Cependant, cette coupure ne m’a pas empêchée outre mesure de vaquer à mes occupations. J’étais même de la gang à Vald’Or, qui se sont laissés « showerer » deux soirs en ligne, « juste pour rire »…
J’ai adoré ce Festival*!!!

Mais là, je pars. J’ai besoin de laisser s’infiltrer en moi la nature et ce qu’elle a de plus surprenant à offrir.
J’entends l’appel de la mer. 
J’ai le goût de me laisser bercer par le ressac, de marcher les collines, de fouler les plages s’étirant à perte de vue.
Je m’absente. Longtemps. Mon retour vous surprendra dans un détour.

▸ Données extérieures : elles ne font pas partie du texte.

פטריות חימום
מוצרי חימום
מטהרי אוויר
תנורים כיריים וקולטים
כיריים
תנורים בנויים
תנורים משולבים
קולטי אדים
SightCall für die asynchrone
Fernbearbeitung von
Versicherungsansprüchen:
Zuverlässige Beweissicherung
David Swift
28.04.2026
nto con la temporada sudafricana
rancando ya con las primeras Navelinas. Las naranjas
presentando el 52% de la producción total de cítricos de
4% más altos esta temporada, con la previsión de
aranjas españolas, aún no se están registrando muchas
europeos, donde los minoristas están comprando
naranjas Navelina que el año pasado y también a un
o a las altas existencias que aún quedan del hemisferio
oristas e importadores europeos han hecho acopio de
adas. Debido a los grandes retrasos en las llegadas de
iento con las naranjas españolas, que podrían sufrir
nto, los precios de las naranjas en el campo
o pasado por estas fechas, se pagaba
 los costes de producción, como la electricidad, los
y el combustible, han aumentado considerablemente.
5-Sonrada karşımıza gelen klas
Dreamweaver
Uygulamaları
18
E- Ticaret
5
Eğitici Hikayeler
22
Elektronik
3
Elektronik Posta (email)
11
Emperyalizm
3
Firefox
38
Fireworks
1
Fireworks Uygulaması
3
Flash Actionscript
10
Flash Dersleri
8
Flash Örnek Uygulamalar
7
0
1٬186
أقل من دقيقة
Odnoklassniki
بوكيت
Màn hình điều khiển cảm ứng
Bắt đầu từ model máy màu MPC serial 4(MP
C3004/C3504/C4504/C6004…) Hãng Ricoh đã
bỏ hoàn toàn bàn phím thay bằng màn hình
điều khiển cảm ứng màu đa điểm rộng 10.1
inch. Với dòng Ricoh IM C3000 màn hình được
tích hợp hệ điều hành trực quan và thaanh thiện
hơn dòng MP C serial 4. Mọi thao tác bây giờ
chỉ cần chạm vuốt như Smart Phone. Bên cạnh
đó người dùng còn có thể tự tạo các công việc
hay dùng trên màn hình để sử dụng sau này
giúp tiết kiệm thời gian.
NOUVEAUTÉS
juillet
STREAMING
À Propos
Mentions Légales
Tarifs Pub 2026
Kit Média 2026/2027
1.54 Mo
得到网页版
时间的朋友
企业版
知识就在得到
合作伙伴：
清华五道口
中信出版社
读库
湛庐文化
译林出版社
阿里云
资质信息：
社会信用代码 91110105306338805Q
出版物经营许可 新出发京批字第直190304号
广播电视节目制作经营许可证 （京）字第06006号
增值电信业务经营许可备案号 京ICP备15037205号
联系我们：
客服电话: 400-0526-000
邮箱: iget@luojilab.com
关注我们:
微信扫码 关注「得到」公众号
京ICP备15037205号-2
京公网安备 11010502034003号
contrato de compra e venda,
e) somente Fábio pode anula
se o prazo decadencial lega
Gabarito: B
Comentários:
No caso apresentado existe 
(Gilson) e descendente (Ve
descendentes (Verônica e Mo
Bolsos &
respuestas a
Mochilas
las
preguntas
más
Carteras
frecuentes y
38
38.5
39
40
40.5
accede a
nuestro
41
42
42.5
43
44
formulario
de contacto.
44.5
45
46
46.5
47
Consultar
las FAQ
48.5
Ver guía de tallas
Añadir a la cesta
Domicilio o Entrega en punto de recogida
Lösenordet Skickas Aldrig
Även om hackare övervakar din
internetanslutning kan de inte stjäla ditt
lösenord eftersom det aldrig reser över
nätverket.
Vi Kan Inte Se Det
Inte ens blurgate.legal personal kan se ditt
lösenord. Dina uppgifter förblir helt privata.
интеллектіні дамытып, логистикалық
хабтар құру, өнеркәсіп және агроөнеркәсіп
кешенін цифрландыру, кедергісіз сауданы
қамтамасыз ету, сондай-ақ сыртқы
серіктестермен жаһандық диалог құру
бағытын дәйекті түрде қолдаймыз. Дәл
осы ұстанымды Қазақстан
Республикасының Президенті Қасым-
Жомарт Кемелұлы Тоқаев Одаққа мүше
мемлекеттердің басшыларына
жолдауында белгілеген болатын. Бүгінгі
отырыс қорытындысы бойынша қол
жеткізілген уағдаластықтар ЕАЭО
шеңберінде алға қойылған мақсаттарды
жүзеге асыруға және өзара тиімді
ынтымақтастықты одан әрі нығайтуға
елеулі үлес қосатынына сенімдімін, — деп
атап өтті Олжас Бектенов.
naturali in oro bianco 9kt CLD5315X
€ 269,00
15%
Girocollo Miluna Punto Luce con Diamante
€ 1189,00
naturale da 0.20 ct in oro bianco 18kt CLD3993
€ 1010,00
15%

Chose certaine, j’aurai alors, plein de choses à raconter… »
*Festival d’humour de l’Abitibi-Témiscamingue
« Ce que j’ai dans la tête », Canal Lachine, juin 2016
 

Commentaires

Zoreilles a dit…
Cette sculpture est vraiment géniale!

Tu t'en vas voir la mer? Tu m'intrigues!

Prends une bonne bouffée d'air marin pour moi, respire le vent du large, chanceuse...
Le factotum a dit…
Bonne randonnée!
Faites attention aux coupures de tous genres.
La Côte -Nord Zoreilles. Promis, je prendrai une bonne goulée d'air salin en passant à toi.
Merci M.Le Factotum! Je ferai attention, promis 😀
Nanou La Terre a dit…
Bon, j'arrive toujours quand tu pars!
Et bien, bon et beau voyage ma chère et profite à souhait de l'air salin!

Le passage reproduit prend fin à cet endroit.